Jetzt bin ich doch ein wenig verwirrt!   :Confused:  Ich habe XFS auf einer 74GB Seagate Cheetah Platte am Laufen. Diese Platte hat schon mindestens 15 Stromausfälle überlebt (gab in unserem Haus ein Leitungsproblem) und keine USV hier. Die Platte wird rege benutzt. ICH habe noch nie mir XFS Probleme bekommen. Ehrlich nicht, obwohl ich es bei manchen Stromausfällen im falschen Moment echt hätte verstehen können. Dagegen Reiser4 hat bei MIR schon zu dermaßen Problemen geführt, dass ich mindestens noch 2 Jahre warte bis ich mal wieder probiere. 

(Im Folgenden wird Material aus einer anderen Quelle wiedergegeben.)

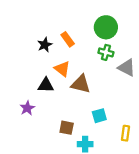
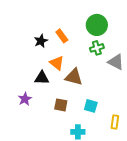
green cross: (106, 52) -> (97, 48), turned -32
cyan square: (99, 116) -> (91, 106), turned 32
brown square: (67, 128) -> (61, 105), moved

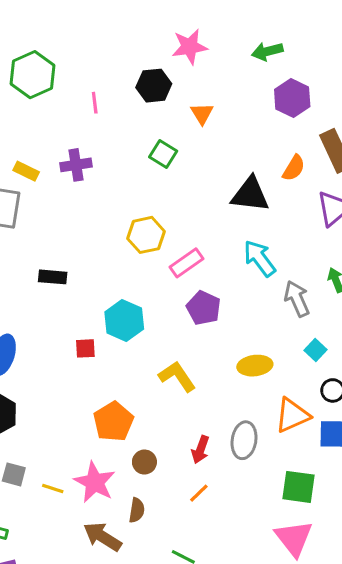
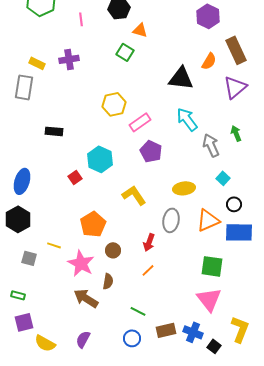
orange triangle: (202, 114) -> (140, 30), moved, turned -42
red square: (85, 348) -> (75, 177), turned -32
gray ellipse: (244, 440) -> (171, 220), moved
yellow line: (53, 488) -> (54, 245), moved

PS.: Momentan verwende ich ext2, ext3, XFS und das normale erbprobte ReiserFS.  :Shocked: 

Sewulba

----------

## Anarcho

Könnten wir nicht wenigstens EINMAL in einem Thread der etwas mit einem FS zu tun hat diese Diskussionen lassen? Das hilft dem OP überhaupt nicht.

Hier kommt doch immer das gleiche: Ich hab mit FS XY keine Probleme, dafür aber mit FS WQ und umgekehrt. Mittlerweile weiss es hier jeder.

----------

## hoschi

Jedes Dateisystem hat seine Stärken und Schwächen.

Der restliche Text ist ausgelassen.